-- EXERCISE DATA follows --

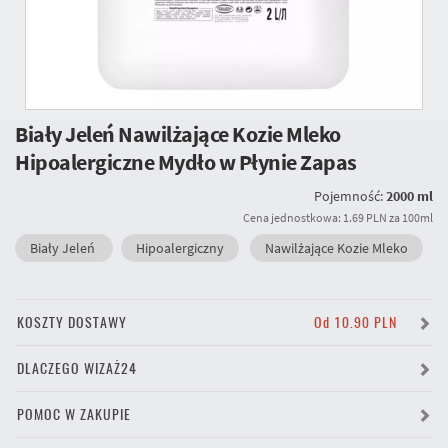
Biały Jeleń Nawilżające Kozie Mleko
Hipoalergiczne Mydło w Płynie Zapas
Pojemność:
2000 ml
Cena jednostkowa: 1.69 PLN za 100ml
Biały Jeleń
Hipoalergiczny
Nawilżające Kozie Mleko
KOSZTY DOSTAWY
Od 10.90 PLN
DLACZEGO WIZAŻ24
POMOC W ZAKUPIE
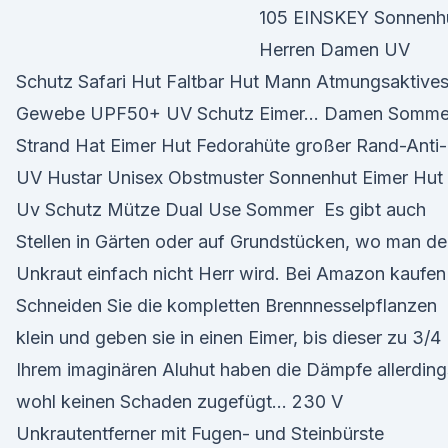
105 EINSKEY Sonnenh
Herren Damen UV
Schutz Safari Hut Faltbar Hut Mann Atmungsaktive
Gewebe UPF50+ UV Schutz Eimer… Damen Somme
Strand Hat Eimer Hut Fedorahüte großer Rand-Anti-
UV Hustar Unisex Obstmuster Sonnenhut Eimer Hut
Uv Schutz Mütze Dual Use Sommer Es gibt auch
Stellen in Gärten oder auf Grundstücken, wo man d
Unkraut einfach nicht Herr wird. Bei Amazon kaufen
Schneiden Sie die kompletten Brennnesselpflanzen
klein und geben sie in einen Eimer, bis dieser zu 3/4
Ihrem imaginären Aluhut haben die Dämpfe allerding
wohl keinen Schaden zugefügt… 230 V
Unkrautentferner mit Fugen- und Steinbürste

-- EXERCISE DATA concluded --

# WORK ITEM
Leaving out the pictures, please output the lines in the entries above from the one with "DLACZEGO WIZAŻ24" through the one with "Unkraut einfach nicht", exactly as they are.

# WRITTEN SOLUTION
DLACZEGO WIZAŻ24
POMOC W ZAKUPIE
105 EINSKEY Sonnenh
Herren Damen UV
Schutz Safari Hut Faltbar Hut Mann Atmungsaktive
Gewebe UPF50+ UV Schutz Eimer… Damen Somme
Strand Hat Eimer Hut Fedorahüte großer Rand-Anti-
UV Hustar Unisex Obstmuster Sonnenhut Eimer Hut
Uv Schutz Mütze Dual Use Sommer Es gibt auch
Stellen in Gärten oder auf Grundstücken, wo man d
Unkraut einfach nicht Herr wird. Bei Amazon kaufen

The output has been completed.